▶ **Material supplied**
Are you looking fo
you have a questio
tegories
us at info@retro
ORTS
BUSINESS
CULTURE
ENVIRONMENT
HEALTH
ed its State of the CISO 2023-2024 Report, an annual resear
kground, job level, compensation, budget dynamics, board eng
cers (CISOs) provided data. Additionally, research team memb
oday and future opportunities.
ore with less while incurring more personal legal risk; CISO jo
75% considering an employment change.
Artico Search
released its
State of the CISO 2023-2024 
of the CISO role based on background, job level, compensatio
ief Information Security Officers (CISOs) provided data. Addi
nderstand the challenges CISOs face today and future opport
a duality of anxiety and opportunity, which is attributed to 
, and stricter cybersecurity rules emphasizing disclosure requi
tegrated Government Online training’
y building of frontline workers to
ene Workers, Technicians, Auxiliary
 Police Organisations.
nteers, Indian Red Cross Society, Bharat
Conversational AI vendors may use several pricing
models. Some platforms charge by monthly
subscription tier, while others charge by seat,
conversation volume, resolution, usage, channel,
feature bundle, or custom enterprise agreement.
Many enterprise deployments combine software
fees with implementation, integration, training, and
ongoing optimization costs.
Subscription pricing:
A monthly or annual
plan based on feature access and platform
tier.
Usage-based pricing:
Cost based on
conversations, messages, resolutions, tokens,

* * *

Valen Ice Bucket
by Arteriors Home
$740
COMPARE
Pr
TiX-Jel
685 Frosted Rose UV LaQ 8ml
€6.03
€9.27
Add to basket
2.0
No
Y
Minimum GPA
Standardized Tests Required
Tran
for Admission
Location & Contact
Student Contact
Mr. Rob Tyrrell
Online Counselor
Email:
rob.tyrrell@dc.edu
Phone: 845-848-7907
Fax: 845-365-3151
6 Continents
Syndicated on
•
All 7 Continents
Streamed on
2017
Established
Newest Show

* * *

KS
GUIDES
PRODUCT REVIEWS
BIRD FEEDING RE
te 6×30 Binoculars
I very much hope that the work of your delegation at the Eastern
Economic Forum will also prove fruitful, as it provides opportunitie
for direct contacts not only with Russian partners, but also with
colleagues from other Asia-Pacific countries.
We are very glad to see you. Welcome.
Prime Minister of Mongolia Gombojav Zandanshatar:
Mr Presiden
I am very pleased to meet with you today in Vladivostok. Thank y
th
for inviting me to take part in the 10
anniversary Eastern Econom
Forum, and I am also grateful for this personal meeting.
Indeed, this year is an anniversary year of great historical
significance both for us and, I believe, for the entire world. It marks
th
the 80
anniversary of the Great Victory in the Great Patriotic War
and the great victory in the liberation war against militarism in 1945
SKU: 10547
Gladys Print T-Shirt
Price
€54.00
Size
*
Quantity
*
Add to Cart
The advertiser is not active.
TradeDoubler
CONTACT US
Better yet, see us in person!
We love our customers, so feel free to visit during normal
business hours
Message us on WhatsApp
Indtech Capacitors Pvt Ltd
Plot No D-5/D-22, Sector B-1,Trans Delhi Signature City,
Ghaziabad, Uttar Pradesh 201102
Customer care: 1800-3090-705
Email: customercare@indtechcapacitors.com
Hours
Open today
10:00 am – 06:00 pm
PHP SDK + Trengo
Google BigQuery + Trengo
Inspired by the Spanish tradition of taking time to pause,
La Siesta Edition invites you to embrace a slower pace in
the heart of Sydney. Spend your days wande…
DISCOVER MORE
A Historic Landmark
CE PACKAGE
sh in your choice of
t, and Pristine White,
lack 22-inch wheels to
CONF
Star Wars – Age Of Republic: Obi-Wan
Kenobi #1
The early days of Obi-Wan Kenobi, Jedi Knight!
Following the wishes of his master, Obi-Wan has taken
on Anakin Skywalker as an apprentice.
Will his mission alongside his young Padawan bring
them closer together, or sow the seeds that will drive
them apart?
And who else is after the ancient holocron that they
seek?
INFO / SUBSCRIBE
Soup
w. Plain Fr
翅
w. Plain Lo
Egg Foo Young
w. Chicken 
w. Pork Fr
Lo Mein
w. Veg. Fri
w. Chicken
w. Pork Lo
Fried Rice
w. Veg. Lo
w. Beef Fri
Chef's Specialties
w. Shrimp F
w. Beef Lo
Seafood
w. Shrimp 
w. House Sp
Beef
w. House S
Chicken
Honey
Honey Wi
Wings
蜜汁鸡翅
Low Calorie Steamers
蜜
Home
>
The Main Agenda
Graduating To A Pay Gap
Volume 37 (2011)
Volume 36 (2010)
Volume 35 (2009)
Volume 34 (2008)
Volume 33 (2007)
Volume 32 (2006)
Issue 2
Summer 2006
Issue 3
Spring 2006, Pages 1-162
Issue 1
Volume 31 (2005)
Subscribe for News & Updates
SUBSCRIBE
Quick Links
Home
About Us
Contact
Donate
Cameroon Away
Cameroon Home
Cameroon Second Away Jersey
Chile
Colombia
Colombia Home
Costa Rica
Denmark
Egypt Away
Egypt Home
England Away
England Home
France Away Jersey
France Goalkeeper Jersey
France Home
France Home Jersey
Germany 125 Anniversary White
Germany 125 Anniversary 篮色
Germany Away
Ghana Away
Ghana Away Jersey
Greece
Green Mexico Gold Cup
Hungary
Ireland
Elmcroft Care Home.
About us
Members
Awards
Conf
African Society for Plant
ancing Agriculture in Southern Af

▶ **Assigned task**
Will you return exactly the lines above from the one with "Volume 35 (2009)" down to the one with "ancing Agriculture in Southern Af", counting both as part of the range?

▶ **The answer**
Volume 35 (2009)
Volume 34 (2008)
Volume 33 (2007)
Volume 32 (2006)
Issue 2
Summer 2006
Issue 3
Spring 2006, Pages 1-162
Issue 1
Volume 31 (2005)
Subscribe for News & Updates
SUBSCRIBE
Quick Links
Home
About Us
Contact
Donate
Cameroon Away
Cameroon Home
Cameroon Second Away Jersey
Chile
Colombia
Colombia Home
Costa Rica
Denmark
Egypt Away
Egypt Home
England Away
England Home
France Away Jersey
France Goalkeeper Jersey
France Home
France Home Jersey
Germany 125 Anniversary White
Germany 125 Anniversary 篮色
Germany Away
Ghana Away
Ghana Away Jersey
Greece
Green Mexico Gold Cup
Hungary
Ireland
Elmcroft Care Home.
About us
Members
Awards
Conf
African Society for Plant
ancing Agriculture in Southern Af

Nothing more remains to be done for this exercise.